● Problem to work on: Please write out all of the data below exactly, without including the pictures.

(Records drawn from a dataset)
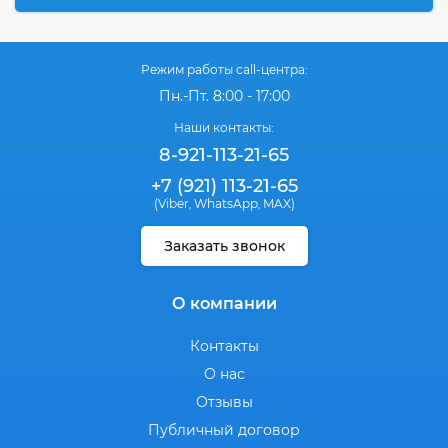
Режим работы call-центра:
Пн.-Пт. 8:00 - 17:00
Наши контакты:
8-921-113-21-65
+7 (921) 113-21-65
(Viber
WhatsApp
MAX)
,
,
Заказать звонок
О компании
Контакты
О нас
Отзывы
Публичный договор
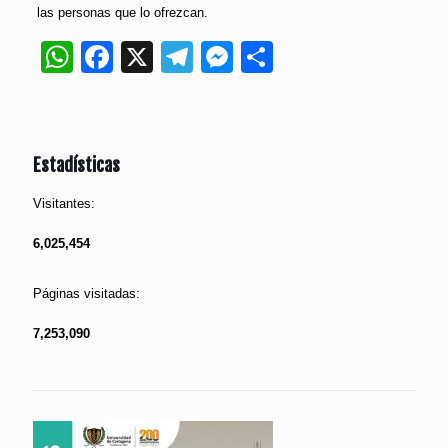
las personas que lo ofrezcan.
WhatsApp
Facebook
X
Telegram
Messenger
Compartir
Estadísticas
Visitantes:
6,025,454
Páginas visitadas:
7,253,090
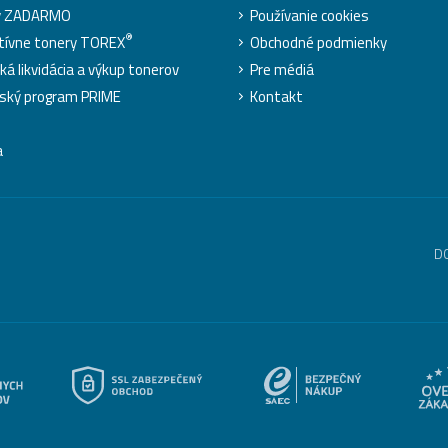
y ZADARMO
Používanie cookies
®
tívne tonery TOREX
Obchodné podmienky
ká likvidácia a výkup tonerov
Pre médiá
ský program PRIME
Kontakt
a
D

● Your solution:
Режим работы call-центра:
Пн.-Пт. 8:00 - 17:00
Наши контакты:
8-921-113-21-65
+7 (921) 113-21-65
(Viber
WhatsApp
MAX)
,
,
Заказать звонок
О компании
Контакты
О нас
Отзывы
Публичный договор
las personas que lo ofrezcan.
WhatsApp
Facebook
X
Telegram
Messenger
Compartir
Estadísticas
Visitantes:
6,025,454
Páginas visitadas:
7,253,090
y ZADARMO
Používanie cookies
®
tívne tonery TOREX
Obchodné podmienky
ká likvidácia a výkup tonerov
Pre médiá
ský program PRIME
Kontakt
a
D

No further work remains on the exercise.